DOMRADIO.DE: In dem Bereich tut sich jetzt was: Wenn ein Freier Hinweise auf Zwangsprostitution hat und nichts tut, dann macht er sich strafbar. Ist das schon ein Schritt in die richtige Richtung?

Deckers: Das ist ein ganz kleiner Schritt in die richtige Richtung. Aber es reicht natürlich bei weitem noch nicht aus. Die Frauen sind wie gesagt in Zwangsstrukturen gefangen. Wir sprechen hier sehr, sehr oft von organisierter Kriminalität. Gerade der nigerianische Menschenhandel ist sehr stark mafiös organisiert. Da gibt es sehr starke Geheimbünde, die die Frauen unter Druck halten. Und die Frauen werden da kaum Möglichkeiten haben, irgendetwas zur Anzeige zu bringen oder sich zu wehren.

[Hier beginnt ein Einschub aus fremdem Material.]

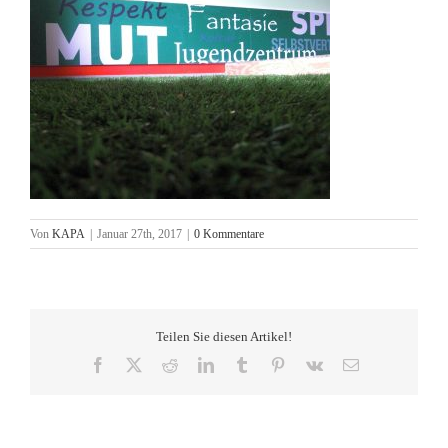
Von
KAPA
|
Januar 27th, 2017
|
0 Kommentare
Teilen Sie diesen Artikel!
Facebook
X
Reddit
LinkedIn
Tumblr
Pinterest
Vk
E-
Mail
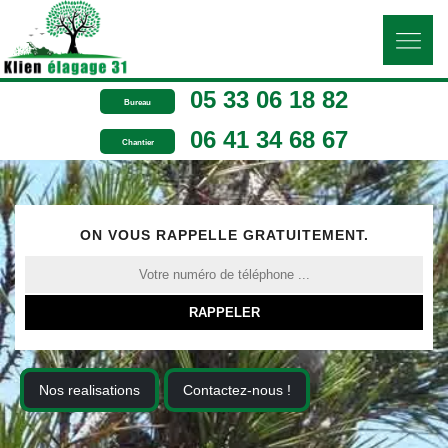
05 33 06 18 82
Bureau
06 41 34 68 67
Chantier
ON VOUS RAPPELLE GRATUITEMENT.
Nos realisations
Contactez-nous !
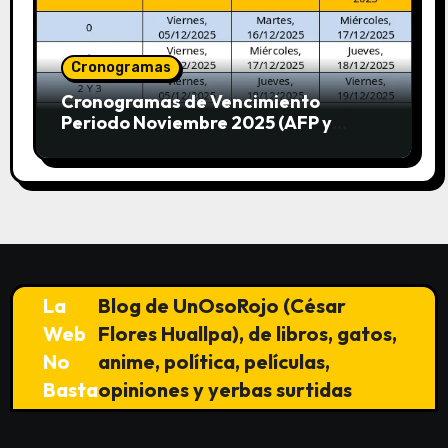
Cronogramas
Cronogramas de Vencimiento
Periodo Noviembre 2025 (AFP y
SUNAT)
La
Blog de UnOsoRojo (César
Web
Flores Huallpa), de libros, gatos,
No
anime, política, películas,
Basta
opiniones y yerbas surtidas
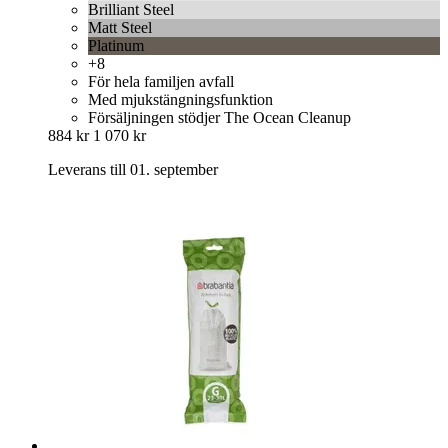
Brilliant Steel
Matt Steel
Platinum
+8
För hela familjen avfall
Med mjukstängningsfunktion
Försäljningen stödjer The Ocean Cleanup
884 kr
1 070 kr
Leverans till 01. september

DOMRADIO.DE: Was müsste man tun, um dieses kriminelle Netzwerk auszuschalten?

Deckers: Man muss den Markt nicht mehr attraktiv für Menschenhändler machen. Im Moment ist Deutschland durch die liberale Prostitutionsgesetzgebung und dadurch, dass wir ein reiches Land sind, sehr, sehr attraktiv für die Menschenhändler. Die Strukturen müssen sich ändern. Solwodi fordert deshalb schon seit längerem die Einführung des nordischen Modells in Deutschland.

DOMRADIO.DE: Was steckt da hinter?

Deckers: Es besteht aus mehreren Säulen. Zum einen ein Sexkauf-Verbot. Damit sollen die Freier und auch die Zuhälter und Bordellbesitzer kriminalisiert werden. Aber eben nicht die Frauen, die Opfer sind. Und genauso wichtig: Ausstiegshilfen für die Frauen und ein gesellschaftlicher Bewusstseinswandel.

DOMRADIO.DE: Sie haben ja auch häufig mit Frauen zu tun, die es dann am Ende geschafft haben, sich aus dieser Zwangsprostitution zu befreien, weil sie vor ihren Zuhältern fliehen konnten. Was ist dann, wenn die Flucht geschafft ist, das größte Problem, vor dem die Frauen stehen?

Deckers: Wenn wir von der Nigerianerinnen sprechen, dann ist es ganz klar der Aufenthaltsstatus in Deutschland. Es ist ganz, ganz schwierig für Nigerianerinnen, Asyl in Deutschland zu bekommen. Selbst nachgewiesene Menschenhandelsopfer werden abgeschoben. Die Asyl- oder die Schutzquote bei Nigerianerinnen beträgt gerade mal acht Prozent, bei allen Asylbewerbern sind es 43 Prozent. Das ist einfach politisch nicht gewollt und die Frauen werden damit erneut zu Opfern gemacht. Bei den Osteuropäerinnen ist es die Suche nach einer alternativen Beschäftigung. Oft haben diese Frauen Familien, Kinder, jüngere Geschwister im Heimatland, die versorgt werden müssen und wo die Frauen sich in der Pflicht fühlen, Geld zu schicken und die Familienmitglieder zu unterstützen. Und da muss man halt schauen, was es an alternativen Beschäftigungsmöglichkeiten gibt. Und wie gesagt, wir reden hier über Frauen mit sehr geringer Bildung, wo es nicht sehr einfach ist, eine gute, qualifizierte Arbeit zu finden.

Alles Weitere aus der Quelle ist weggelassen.